Input data Block Start
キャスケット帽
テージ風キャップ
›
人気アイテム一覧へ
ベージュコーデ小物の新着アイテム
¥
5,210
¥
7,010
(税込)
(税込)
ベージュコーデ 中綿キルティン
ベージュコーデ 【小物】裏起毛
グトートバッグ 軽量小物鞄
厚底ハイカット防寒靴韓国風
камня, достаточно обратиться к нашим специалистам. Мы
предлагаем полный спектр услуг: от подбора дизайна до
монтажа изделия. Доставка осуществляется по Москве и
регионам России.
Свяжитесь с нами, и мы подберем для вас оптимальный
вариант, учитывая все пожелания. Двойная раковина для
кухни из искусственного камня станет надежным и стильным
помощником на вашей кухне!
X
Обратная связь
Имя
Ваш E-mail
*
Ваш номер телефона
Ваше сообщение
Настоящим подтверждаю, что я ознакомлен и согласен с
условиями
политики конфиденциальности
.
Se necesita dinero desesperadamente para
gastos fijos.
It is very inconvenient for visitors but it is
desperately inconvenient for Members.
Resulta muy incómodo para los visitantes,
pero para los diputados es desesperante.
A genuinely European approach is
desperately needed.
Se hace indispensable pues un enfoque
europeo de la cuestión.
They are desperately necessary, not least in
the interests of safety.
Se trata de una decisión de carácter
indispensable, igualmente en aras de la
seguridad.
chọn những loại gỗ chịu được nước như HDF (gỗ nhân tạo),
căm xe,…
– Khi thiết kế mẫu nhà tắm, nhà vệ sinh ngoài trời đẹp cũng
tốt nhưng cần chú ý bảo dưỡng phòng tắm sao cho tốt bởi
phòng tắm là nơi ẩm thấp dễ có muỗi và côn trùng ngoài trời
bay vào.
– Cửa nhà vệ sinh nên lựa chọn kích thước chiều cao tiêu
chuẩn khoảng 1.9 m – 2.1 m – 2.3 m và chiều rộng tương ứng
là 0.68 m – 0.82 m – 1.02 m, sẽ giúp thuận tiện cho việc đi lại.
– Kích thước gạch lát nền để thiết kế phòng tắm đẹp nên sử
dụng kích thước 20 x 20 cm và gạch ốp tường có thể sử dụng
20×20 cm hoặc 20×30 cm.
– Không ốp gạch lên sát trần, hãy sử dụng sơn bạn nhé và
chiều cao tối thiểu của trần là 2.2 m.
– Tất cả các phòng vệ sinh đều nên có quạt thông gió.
Input data Block End
— Task objective —
All lines above that include the word "thước" must be copied into the answer.

— Output —
– Cửa nhà vệ sinh nên lựa chọn kích thước chiều cao tiêu
– Kích thước gạch lát nền để thiết kế phòng tắm đẹp nên sử
dụng kích thước 20 x 20 cm và gạch ốp tường có thể sử dụng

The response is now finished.